*** Begin section ***

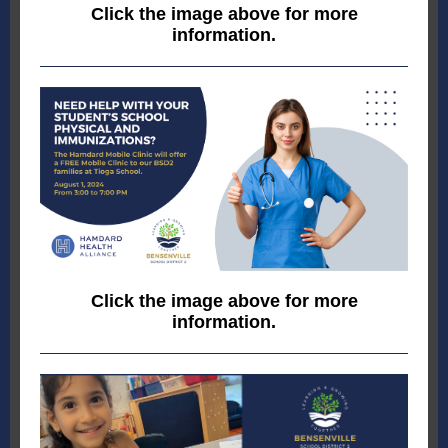
Click the image above for more
information.
Click the image above for more
information.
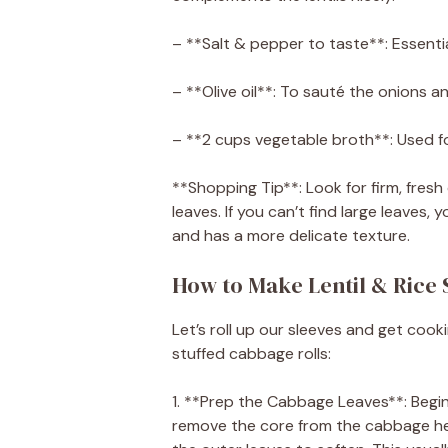
– **Salt & pepper to taste**: Essential
– **Olive oil**: To sauté the onions an
– **2 cups vegetable broth**: Used fo
**Shopping Tip**: Look for firm, fre
leaves. If you can’t find large leaves,
and has a more delicate texture.
How to Make Lentil & Rice 
Let’s roll up our sleeves and get cook
stuffed cabbage rolls:
1. **Prep the Cabbage Leaves**: Begin 
remove the core from the cabbage head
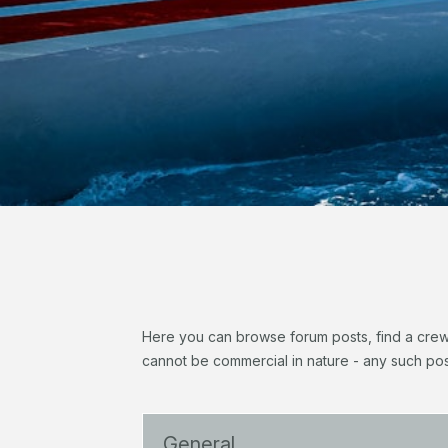
Here you can browse forum posts, find a crew, 
cannot be commercial in nature - any such pos
General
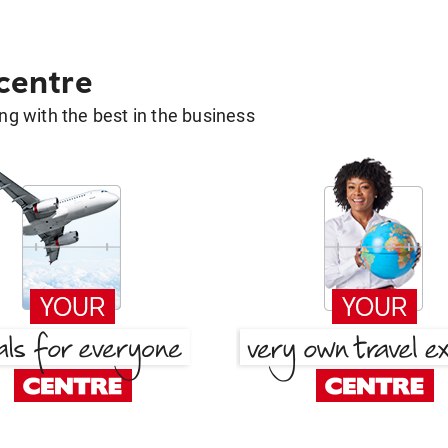
 centre
g with the best in the business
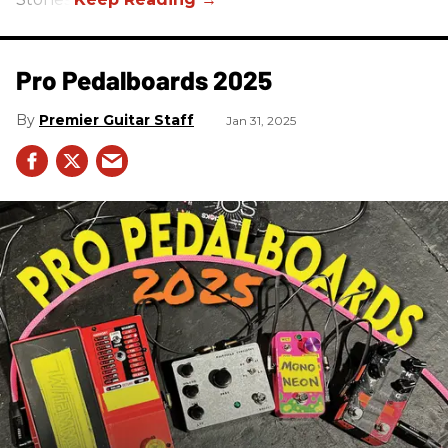
Pro Pedalboards​ 2025
Premier Guitar Staff
Jan 31, 2025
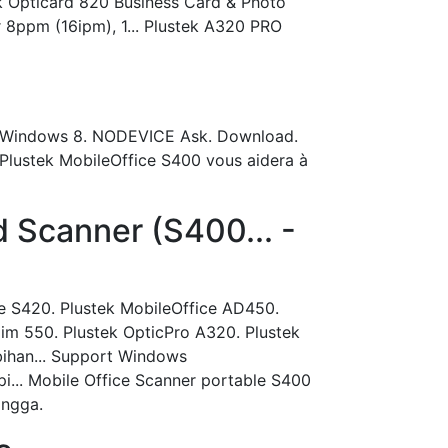
k Opticard 820 Business Card & Photo
 8ppm (16ipm), 1... Plustek A320 PRO
7, Windows 8. NODEVICE Ask. Download.
r Plustek MobileOffice S400 vous aidera à
 Scanner (S400... -
ce S420. Plustek MobileOffice AD450.
lim 550. Plustek OpticPro A320. Plustek
bihan... Support Windows
... Mobile Office Scanner portable S400
ingga.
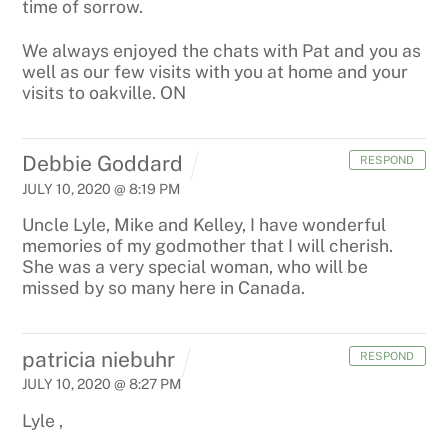
time of sorrow.
We always enjoyed the chats with Pat and you as
well as our few visits with you at home and your
visits to oakville. ON
Debbie Goddard
RESPOND
JULY 10, 2020 @ 8:19 PM
Uncle Lyle, Mike and Kelley,
I have wonderful
memories of my godmother that I will cherish.
She was a very special woman, who will be
missed by so many here in Canada.
patricia niebuhr
RESPOND
JULY 10, 2020 @ 8:27 PM
Lyle ,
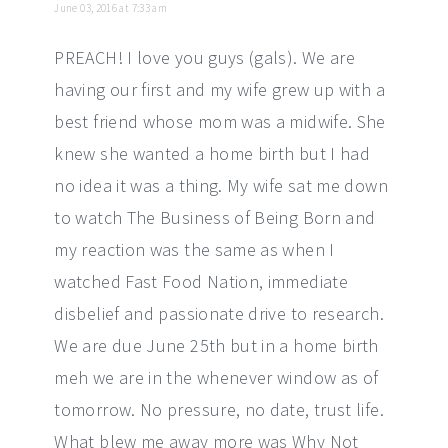
June 03, 2016 at 7:33 am
PREACH! I love you guys (gals). We are
having our first and my wife grew up with a
best friend whose mom was a midwife. She
knew she wanted a home birth but I had
no idea it was a thing. My wife sat me down
to watch The Business of Being Born and
my reaction was the same as when I
watched Fast Food Nation, immediate
disbelief and passionate drive to research.
We are due June 25th but in a home birth
meh we are in the whenever window as of
tomorrow. No pressure, no date, trust life.
What blew me away more was Why Not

*** End section ***

▶ **WORK TASK**
From the listing above, return each line with the word "home".

▶ **ANSWER TO THE EXERCISE**
well as our few visits with you at home and your
knew she wanted a home birth but I had
We are due June 25th but in a home birth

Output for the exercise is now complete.